In Milton’s time, writers drew on classical Greek Mythology (true??) which holds that the muses are the nine daughters of Zeus and Mnemosyne, the goddess of memory. Two of them are Calliope, the muse of epic poetry, and Clio, the muse of history. Since Paradise Lost is an epic, we might expect an address to Calliope. In this case, however, the speaker goes straight to the Holy Spirit, who spreads its wings, “brood[s] on the vast Abyss” like a dove on its nest, and “ma[kes] it pregnant” (1: 17—20).

Notice that the Spirit is both male and female, both nurturing and impregnating, and present before God said, “Let there be light.” The speaker asks that spirit to sing about “man’s first disobedience” and the “mortal taste” of “fruit from the forbidden tree.” These few words invite unpacking:

  • The taste of the fruit brings “death into our world and all our woe,” for it is “mortal” fruit. Everything else in the garden would let Adam and Eve live forever, but this fruit guarantees that they will die (though not for some time).
  • Also consider taste as opposed to flavor. Eve tastes knowledge, limited wisdom, and the illusion of equality with God. We still speak of the tastes of success and power; they tempt many of us to make mistakes as we follow what could be false promises. The metaphor of Milton’s “mortal taste” still holds.
  • Finally, these lines contrast with David’s “Taste and see that the Lord is good” (Psalms 34:8). The taste of God is good, bringing light and care, but the taste of what he forbids brings darkness.

The poet asks the Holy Spirit to sing so he can listen to the story about how death remains our enemy until Jesus defeats it. In Milton’s words, we fight death and lose Eden “Until One Greater Man/Restore us and regain the blissful seat” (1: 1-4). When Jesus dies and rises, he defeats evil and puts us right with God. In that way, he brings us back to Eden.

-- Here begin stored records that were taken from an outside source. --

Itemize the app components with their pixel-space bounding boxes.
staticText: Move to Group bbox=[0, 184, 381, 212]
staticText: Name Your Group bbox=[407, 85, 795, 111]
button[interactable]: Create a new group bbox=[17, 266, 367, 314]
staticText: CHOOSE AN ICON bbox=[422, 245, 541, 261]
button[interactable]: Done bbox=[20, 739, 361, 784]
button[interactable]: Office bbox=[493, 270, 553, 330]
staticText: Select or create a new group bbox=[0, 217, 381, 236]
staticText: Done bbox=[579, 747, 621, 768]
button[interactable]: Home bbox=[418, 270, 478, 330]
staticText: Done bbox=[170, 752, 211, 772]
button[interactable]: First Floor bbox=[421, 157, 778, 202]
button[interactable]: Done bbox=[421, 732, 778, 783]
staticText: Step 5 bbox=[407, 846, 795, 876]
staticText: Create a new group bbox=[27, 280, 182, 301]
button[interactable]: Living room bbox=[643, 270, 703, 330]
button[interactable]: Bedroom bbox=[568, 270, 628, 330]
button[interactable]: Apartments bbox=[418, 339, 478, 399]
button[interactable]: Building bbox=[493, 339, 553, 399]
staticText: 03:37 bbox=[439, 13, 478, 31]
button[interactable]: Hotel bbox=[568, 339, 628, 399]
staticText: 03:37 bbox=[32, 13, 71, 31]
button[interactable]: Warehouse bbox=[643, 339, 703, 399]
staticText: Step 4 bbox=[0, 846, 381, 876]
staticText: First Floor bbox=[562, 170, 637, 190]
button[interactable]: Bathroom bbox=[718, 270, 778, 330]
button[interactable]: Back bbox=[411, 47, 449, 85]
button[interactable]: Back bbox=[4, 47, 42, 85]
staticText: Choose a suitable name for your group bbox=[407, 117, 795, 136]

No one has ever tried to tell this story before, “in prose or rhyme,” and the speaker asks the Spirit to help him (I:15). He never asks to fulfill this purpose alone. Instead, the poet asks the Spirit to lighten his darkness so that he can “Assert Eternal Providence/ And justify the ways of God to Men” (I:25-6)

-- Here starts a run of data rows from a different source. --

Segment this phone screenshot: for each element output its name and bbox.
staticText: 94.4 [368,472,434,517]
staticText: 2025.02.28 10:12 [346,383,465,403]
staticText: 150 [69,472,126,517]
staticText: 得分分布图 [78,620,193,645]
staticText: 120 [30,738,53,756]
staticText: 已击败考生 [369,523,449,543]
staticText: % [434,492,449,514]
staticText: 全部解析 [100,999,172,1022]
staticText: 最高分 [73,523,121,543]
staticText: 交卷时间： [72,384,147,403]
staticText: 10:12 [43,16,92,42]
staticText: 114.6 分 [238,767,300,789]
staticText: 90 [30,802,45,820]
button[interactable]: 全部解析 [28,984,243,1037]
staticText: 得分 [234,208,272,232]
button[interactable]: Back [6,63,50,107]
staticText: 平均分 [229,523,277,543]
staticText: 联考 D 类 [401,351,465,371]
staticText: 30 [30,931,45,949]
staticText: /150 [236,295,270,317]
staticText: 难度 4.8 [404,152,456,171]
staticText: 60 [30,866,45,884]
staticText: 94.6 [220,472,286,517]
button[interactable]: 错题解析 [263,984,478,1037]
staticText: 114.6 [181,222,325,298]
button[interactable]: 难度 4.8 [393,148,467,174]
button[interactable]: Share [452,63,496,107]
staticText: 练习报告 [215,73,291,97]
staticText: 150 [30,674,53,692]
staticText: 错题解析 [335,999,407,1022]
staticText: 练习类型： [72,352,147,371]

He does not ask for light, clarity, and strength for himself, but to be able to explain God’s ways and show us their perfection. As St. Francis asks to be “an instrument” of God’s peace, the poet asks to be an instrument of teaching, of explaining. Both saint and poet ask that they disappear in order to let God work through them. Rather than channeling peace, however, Milton’s speaker wants to make us understand God’s “Providence.” In this case, providence refers to God’s “foresight and plan for all history” (Note, Teskey 4) Before Adam and Eve leave Eden, Michael the Archangel shows Adam everything that will happen until Jesus comes to defeat Satan (Books 11 and 12). Adam sets out for the larger world knowing his place and his purpose in God’s plan. The poet asks the Holy Spirit to help us understand as well.

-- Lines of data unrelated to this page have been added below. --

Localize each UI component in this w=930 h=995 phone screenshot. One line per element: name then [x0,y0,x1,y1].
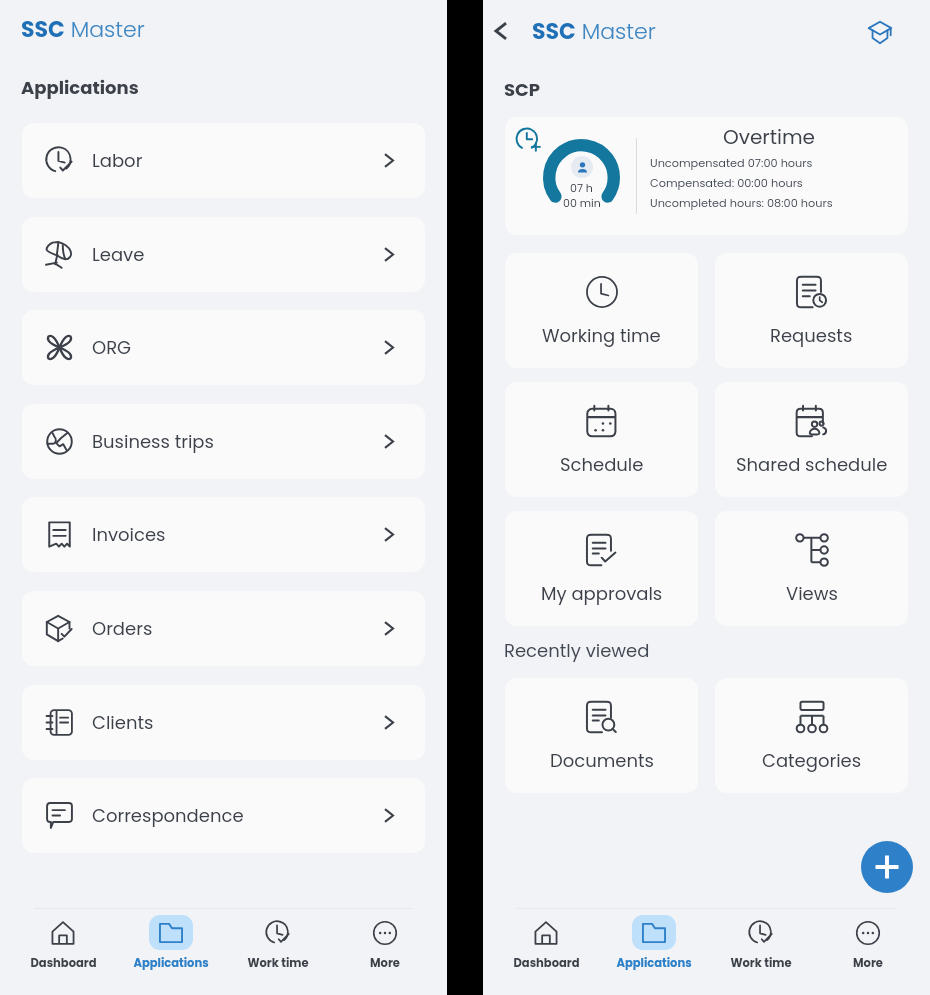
button[interactable]: Clients [22,685,425,760]
staticText: 00 min [563,195,601,210]
staticText: More [370,955,400,971]
staticText: Orders [92,616,153,641]
staticText: Invoices [92,522,166,547]
staticText: Requests [770,323,853,348]
staticText: Working time [542,323,661,348]
button[interactable]: Schedule [505,382,698,497]
button[interactable]: Work time [707,907,814,995]
button[interactable]: Dashboard [9,907,117,995]
staticText: SSC Master [532,16,656,47]
button[interactable]: Business trips [22,404,425,479]
button[interactable]: Learning [863,15,897,49]
staticText: More [853,955,883,971]
button[interactable]: Back [484,14,518,48]
staticText: Leave [92,242,145,267]
staticText: Overtime [723,123,815,151]
staticText: Work time [730,955,792,971]
staticText: Applications [21,75,139,100]
staticText: Clients [92,710,154,735]
staticText: Documents [550,748,654,773]
button[interactable]: Requests [715,253,908,368]
staticText: My approvals [541,581,663,606]
staticText: Uncompensated 07:00 hours Compensated: 0… [650,155,833,210]
button[interactable]: Views [715,511,908,626]
button[interactable]: My approvals [505,511,698,626]
button[interactable]: 07 h [505,117,908,235]
staticText: SSC Master [21,14,145,45]
button[interactable]: Shared schedule [715,382,908,497]
button[interactable]: Applications [117,907,224,995]
button[interactable]: Applications [600,907,707,995]
staticText: Schedule [560,452,644,477]
staticText: Applications [133,955,209,971]
staticText: Recently viewed [504,638,650,663]
button[interactable]: More [331,907,438,995]
button[interactable]: Orders [22,591,425,666]
button[interactable]: Documents [505,678,698,793]
button[interactable]: Correspondence [22,778,425,853]
button[interactable]: Leave [22,217,425,292]
staticText: Dashboard [30,955,97,971]
staticText: Work time [247,955,309,971]
button[interactable]: Working time [505,253,698,368]
button[interactable]: Categories [715,678,908,793]
staticText: Applications [616,955,692,971]
button[interactable]: Invoices [22,497,425,572]
button[interactable]: Dashboard [492,907,600,995]
staticText: ORG [92,335,132,360]
button[interactable]: Work time [224,907,331,995]
staticText: Views [786,581,838,606]
staticText: Dashboard [513,955,580,971]
staticText: Business trips [92,429,214,454]
staticText: Categories [762,748,862,773]
staticText: Correspondence [92,803,244,828]
staticText: SCP [504,77,541,102]
button[interactable]: More [814,907,921,995]
button[interactable]: Labor [22,123,425,198]
button[interactable]: Add [861,841,913,893]
button[interactable]: ORG [22,310,425,385]
staticText: Labor [92,148,143,173]
staticText: 07 h [570,180,593,195]
staticText: Shared schedule [736,452,888,477]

Near the end of his invocation, the speaker asks the Spirit to explain what causes our “grand parents” to go against the “one restraint” God places on them. He asks, “Who first seduced them to that foul revolt?” The rest of the poem is the Spirit’s answer, beginning with “Th’infernal Serpent” (I:33-34). The epic is presented, not as the speaker’s ideas, but as what he hears from his Muse, the Holy Spirit. We are to see ourselves reading dictation, not Milton’s creation. The poet is supposed to disappear.

We should understand the concept of providence by the end of the poem. As Adam and Eve leave the garden, these lines take us back to the beginning:

Some natural tears they dropped but wiped them soon.
The world was all before them, where to choose
Their place of rest, and Providence their guide.
They hand in hand with wand'ring steps and slow
Through Eden took their solitary way (12: 645--9)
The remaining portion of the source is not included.